Immutable values can still be involved in change, but only by reassigning a different instance to a variable, one at a time. You can’t change the instance itself in any way, you can’t reassign any field or element of it.

``````julia> x = y = 1;

julia> x = 2; (x, y)
(2, 1)
``````

At this point, you might be thinking that mutables are more flexible and more straightforwardly have each instantiation make a new instance with its own address, so why do immutables exist? We have to talk briefly about stack memory and heap memory. It’s a fairly complicated subject, but you don’t need to know much here.

A function call puts a stack frame holding data onto the stack; when the call is done, the frame vanishes. If a mutable instance is stored in the stack frame, the instance vanishes when the call is over; you’ll never be able to return it. So, mutables are usually stored in heap memory. Unfortunately, allocating data on the heap is slower, and the garbage collector has to stop the program to figure out if a mutable instance is no longer needed and delete it. It’s common practice to reduce heap allocations as much as possible in performance-critical code, and this often means reducing instantiation of mutable types. A compiler optimization is proving a mutable instance does not escape the function, so it can be allocated on and freed by the stack instead.
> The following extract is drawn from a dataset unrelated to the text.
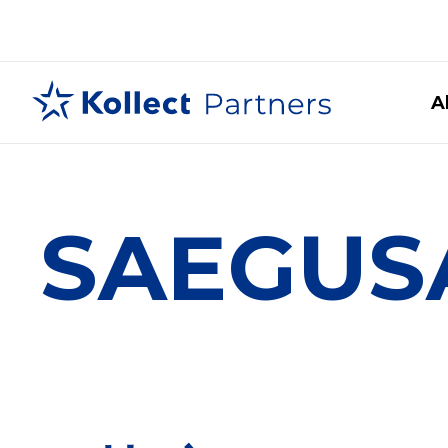
A
SAEGUSA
An immutable instance cannot mutate and is not identified by address, so it can be copied around in memory, just like the address of a mutable instance. If an immutable instance is stored in the stack frame, the value can just be copied outside the stack frame to return before the stack frame vanishes. If a variable is reassigned a different immutable instance with a fixed size, you don’t need a different address, you can just overwrite the same segment of stack memory. Another way that not needing a separate address helps is inlining immutable elements into an array or struct so the garbage collector only needs to track that 1 array or struct, not all the different elements and fields.

In the same vein, a mutable’s fixed address gets to be on the stack or inlined. There are data structures with memory of unfixed size that move around on the heap for more room, but the primary address will remain the same, it’ll just hold another varying address. As you’ve noticed, an immutable struct stores fixed addresses of the contained mutable instances, so you can’t reassign different instances to the fields. However, you can use the fields to access and mutate the mutable instances.

9 Likes

My understand is rather simple.
When an object is mutable, in the struct is stored just its memory address, not the whole object (and this goes recursivelly, including in an Array, that is just another struct).
It is this memory address that, in a immutable struct, can’t change, but whtever is stored in that memory address can fully change.